This volume is primarily intended as a data-mining textbook for computer science, computer engineering, and computer information systems majors at the graduate level. Senior students at the undergraduate level and with the appropriate background can also successfully comprehend all topics presented here.
About the Author
MEHMED KANTARDZIC, PhD, is a professor in the Department of Computer Engineering and Computer Science (CECS) in the Speed School of Engineering at the University of Louisville, Director of CECS Graduate Studies, as well as Director of the Data Mining Lab. A member of IEEE, ISCA, and SPIE, Dr. Kantardzic has won awards for several of his papers, has been published in numerous referred journals, and has been an invited presenter at various conferences. He has also been a contributor to numerous books.
Most helpful customer reviews
18 of 18 people found the following review helpful.
Survey, not how-to
By wiredweird
The subtitle advertises "concepts, models, methods, and algorithms". Concepts and models, yes; methods, a few; algorithms, nearly none that you could actually code.

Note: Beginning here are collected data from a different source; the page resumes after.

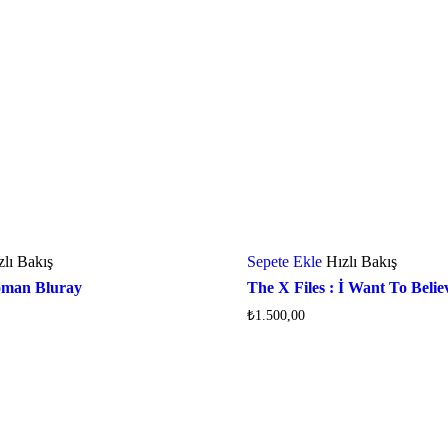
zlı Bakış
Sepete Ekle
Hızlı Bakış
oman Bluray
The X Files : İ Want To Beli
₺
1.500,00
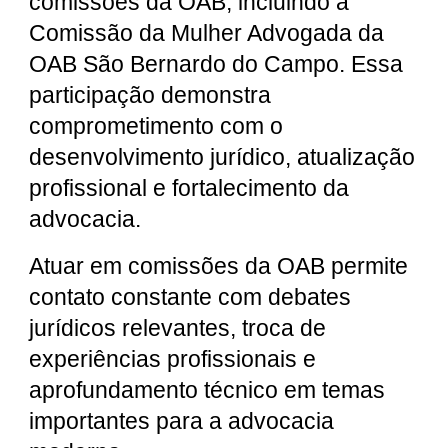
comissões da OAB, incluindo a
Comissão da Mulher Advogada da
OAB São Bernardo do Campo. Essa
participação demonstra
comprometimento com o
desenvolvimento jurídico, atualização
profissional e fortalecimento da
advocacia.
Atuar em comissões da OAB permite
contato constante com debates
jurídicos relevantes, troca de
experiências profissionais e
aprofundamento técnico em temas
importantes para a advocacia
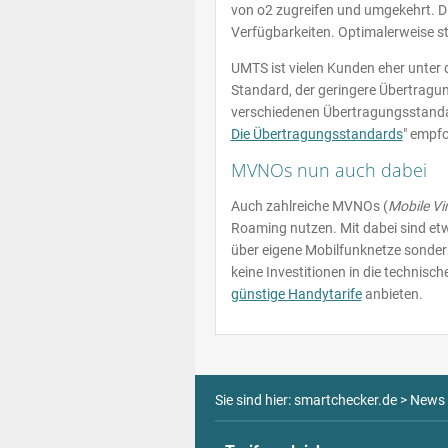
von o2 zugreifen und umgekehrt. Di
Verfügbarkeiten. Optimalerweise st
UMTS ist vielen Kunden eher unte
Standard, der geringere Übertragun
verschiedenen Übertragungsstandar
Die Übertragungsstandards
" empfo
MVNOs nun auch dabei
Auch zahlreiche MVNOs (
Mobile Vi
Roaming nutzen. Mit dabei sind et
über eigene Mobilfunknetze sondern
keine Investitionen in die technisc
günstige Handytarife
anbieten.
Sie sind hier:
smartchecker.de
>
News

This book's strength is its breadth. It offers brief tastes of many topics. It discusses early data preparation, including reduction of dimension and handling of outliers and missing values. It emphasizes that different kinds of questions must be addressed in different ways. The rest of the book then covers decision rules of different sorts, clustering, neural networks, genetic algorithms, fuzzy logic, and data visualization. Each chapter includes references and comments on what to expect from each reference - a nice touch. The end of the book names a wide variety of web sites, products, and companies dedicated to data mining.

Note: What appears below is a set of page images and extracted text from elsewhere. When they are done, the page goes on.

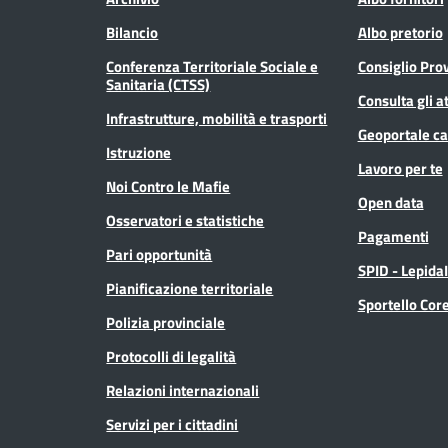
Bilancio
Albo pretorio
Conferenza Territoriale Sociale e
Consiglio Prov
Sanitaria (CTSS)
Consulta gli at
Infrastrutture, mobilità e trasporti
Geoportale ca
Istruzione
Lavoro per te
Noi Contro le Mafie
Open data
Osservatori e statistiche
Pagamenti
Pari opportunità
SPID - Lepida
Pianificazione territoriale
Sportello Co
Polizia provinciale
Protocolli di legalità
Relazioni internazionali
Servizi per i cittadini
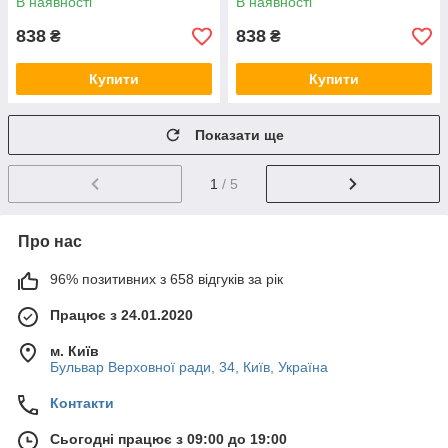
В наявності
В наявності
838
838
₴
₴
Купити
Купити
Показати ще
1
/ 5
Про нас
96% позитивних з 658 відгуків за рік
Працює з 24.01.2020
м. Київ
Бульвар Верховної ради, 34, Київ, Україна
Контакти
Сьогодні працює з 09:00 до 19:00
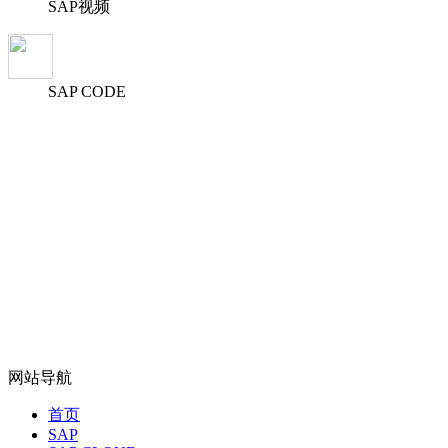
SAP视频
SAP CODE
网站导航
首页
SAP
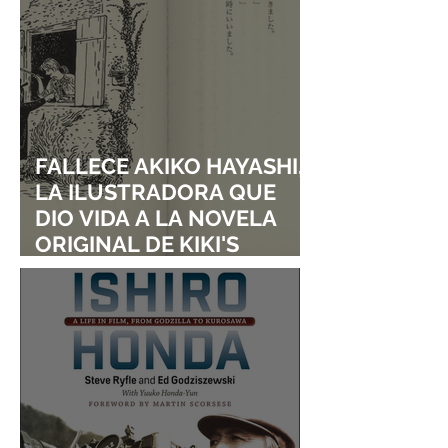
FALLECE AKIKO HAYASHI,
LA ILUSTRADORA QUE
DIO VIDA A LA NOVELA
ORIGINAL DE KIKI'S
DELIVERY SERVICE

The big problem, however, is that the book is shallow. With a few exceptions, it just names techniques instead of giving descriptions that a programmer can use. For example, the discussion of missing data barely mentions the idea that imputed (made-up) values must be tailored to the specific analysis technique, so as to minimize their effect on results. There are exceptions, of course. Neural nets get a relatively detailed treatment. The author gives illustrative examples of genetic algorithms, but those were thin and tangential to data mining. The section on data visualization could have been much more lively. There is a huge body of visual technique, some bordering on artistry, that can present high-dimensional data to the human pattern-detection faculty, and samples are readily available. This book's examples were small and drab, though. Also, it completely ignored the research in auditory and tactile data representation, and omitted discussion of graphic design principles required for effective presentation.
What really bothered me were examples of sheer carelessness. A number of figures, including 4.8 and 9.9, contain errors severe enough to interfere with the point being made. Important relationships are simply illegible. Books like this aren't cheap - I would have hoped that the author would show a little more respect for the people paying the money.
This book may have value as a survey resource, but isn't for the reader who wants to implement the algorithms. Its bibliography is informative, but not a major asset. Indices of current products and web sites nearly guarantee early obsolescence. Look this over thoroughly before you commit your time and money to it.
4 of 4 people found the following review helpful.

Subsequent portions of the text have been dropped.